I shiver. I am that long-ago child, standing in Loveday’s garden with Papa in awe of a house that could be ours. The windows of this house look steadily back at me. The back door has peeling white paint and a rusty knocker.
As I stand listening to the sound of a blackbird I see my grandchildren tumble out of the door and flow past me as if I am invisible. Out onto the overgrown lawn they roll with their fat little legs in the air.
Their giggles rise in the air like the cry of seabirds. I see them older, running down the track to the coastal path to the beach lugging surfboards.
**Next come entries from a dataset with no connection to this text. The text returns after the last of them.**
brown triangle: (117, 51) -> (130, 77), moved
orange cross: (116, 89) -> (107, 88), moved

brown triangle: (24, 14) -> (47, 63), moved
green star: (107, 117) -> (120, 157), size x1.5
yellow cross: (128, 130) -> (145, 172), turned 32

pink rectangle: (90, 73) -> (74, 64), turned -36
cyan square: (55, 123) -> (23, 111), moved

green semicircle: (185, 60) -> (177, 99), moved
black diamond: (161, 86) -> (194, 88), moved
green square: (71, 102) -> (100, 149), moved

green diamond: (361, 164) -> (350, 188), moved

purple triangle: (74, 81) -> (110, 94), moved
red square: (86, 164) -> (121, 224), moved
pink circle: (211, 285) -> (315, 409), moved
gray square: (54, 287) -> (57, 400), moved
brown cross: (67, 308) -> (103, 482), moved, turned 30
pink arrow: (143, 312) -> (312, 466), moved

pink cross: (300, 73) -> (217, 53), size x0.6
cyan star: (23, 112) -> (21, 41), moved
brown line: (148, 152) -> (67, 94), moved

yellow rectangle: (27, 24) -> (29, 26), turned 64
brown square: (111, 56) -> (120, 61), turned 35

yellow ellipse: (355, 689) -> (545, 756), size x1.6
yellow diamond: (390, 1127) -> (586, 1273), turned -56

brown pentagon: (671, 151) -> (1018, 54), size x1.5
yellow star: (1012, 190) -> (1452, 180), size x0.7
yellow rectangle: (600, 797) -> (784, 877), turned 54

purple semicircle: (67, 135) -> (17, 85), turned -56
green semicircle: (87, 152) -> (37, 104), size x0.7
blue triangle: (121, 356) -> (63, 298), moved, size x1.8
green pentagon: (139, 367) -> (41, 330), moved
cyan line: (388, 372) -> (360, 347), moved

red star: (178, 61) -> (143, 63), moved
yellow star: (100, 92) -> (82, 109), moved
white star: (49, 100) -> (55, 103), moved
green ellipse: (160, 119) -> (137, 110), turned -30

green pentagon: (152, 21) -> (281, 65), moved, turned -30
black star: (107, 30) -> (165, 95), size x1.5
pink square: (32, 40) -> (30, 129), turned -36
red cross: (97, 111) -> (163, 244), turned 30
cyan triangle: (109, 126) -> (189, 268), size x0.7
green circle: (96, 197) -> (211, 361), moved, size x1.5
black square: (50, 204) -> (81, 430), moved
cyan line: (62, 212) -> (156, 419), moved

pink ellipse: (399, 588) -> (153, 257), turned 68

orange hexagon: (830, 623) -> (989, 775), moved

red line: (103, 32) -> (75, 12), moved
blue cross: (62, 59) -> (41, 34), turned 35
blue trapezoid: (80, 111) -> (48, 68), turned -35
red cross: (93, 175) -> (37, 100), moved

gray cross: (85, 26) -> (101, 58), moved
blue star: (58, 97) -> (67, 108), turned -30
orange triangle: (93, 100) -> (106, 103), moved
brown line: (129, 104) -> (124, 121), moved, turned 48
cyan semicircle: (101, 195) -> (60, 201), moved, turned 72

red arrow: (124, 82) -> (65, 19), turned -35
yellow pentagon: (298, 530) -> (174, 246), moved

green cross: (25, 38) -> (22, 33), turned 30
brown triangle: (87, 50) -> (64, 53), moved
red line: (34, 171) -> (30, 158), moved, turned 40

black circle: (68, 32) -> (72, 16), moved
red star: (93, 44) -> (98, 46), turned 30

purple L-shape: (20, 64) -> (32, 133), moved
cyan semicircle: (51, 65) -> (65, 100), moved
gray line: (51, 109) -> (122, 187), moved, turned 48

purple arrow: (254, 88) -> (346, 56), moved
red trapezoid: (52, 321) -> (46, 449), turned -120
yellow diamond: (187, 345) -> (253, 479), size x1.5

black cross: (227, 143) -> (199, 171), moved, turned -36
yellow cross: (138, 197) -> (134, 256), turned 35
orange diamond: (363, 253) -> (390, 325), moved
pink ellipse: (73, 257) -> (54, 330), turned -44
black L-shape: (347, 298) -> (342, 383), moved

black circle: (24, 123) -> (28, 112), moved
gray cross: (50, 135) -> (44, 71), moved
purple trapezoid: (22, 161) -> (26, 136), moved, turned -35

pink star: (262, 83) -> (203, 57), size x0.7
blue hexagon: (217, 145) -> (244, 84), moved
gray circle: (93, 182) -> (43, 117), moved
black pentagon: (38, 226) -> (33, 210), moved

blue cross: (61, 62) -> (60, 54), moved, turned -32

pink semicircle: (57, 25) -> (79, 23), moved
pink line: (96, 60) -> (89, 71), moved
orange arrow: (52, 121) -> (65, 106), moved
I see Will and Matteo heading here each summer recreating important bits of their childhood for their children, making new roots … I can make it happen.
I close the gate and hurry back to the path.
It might be way too much money but it is worth a phone call. I asked Mike if I could keep the London house instead of a settlement, mainly for the boys. Mike generously agreed and said he would pay off the last bit of our joint mortgage.
Not so generous, my solicitor said. Your husband was forced to reveal all his assets and a separate bank account in his own name holds a considerable amount of money that he was not keen to declare. Did I know that? No, I did not know that, nor had I ever really known what Mike earned. I told her that I was perfectly capable of earning my own money. Up until now, Mike had always provided for the boys and we both paid the mortgage
I walk fast for the car. I think of how little I had felt when I saw Mike again. He was polite and businesslike. He seems to have drawn a line, with apparent ease, between the life that he had and the one that is beckoning. On the day they left for Scotland I watched Will and Matteo hurry out of the house to the waiting taxi and I cried one last time for the end of the four of us, for the end of family life.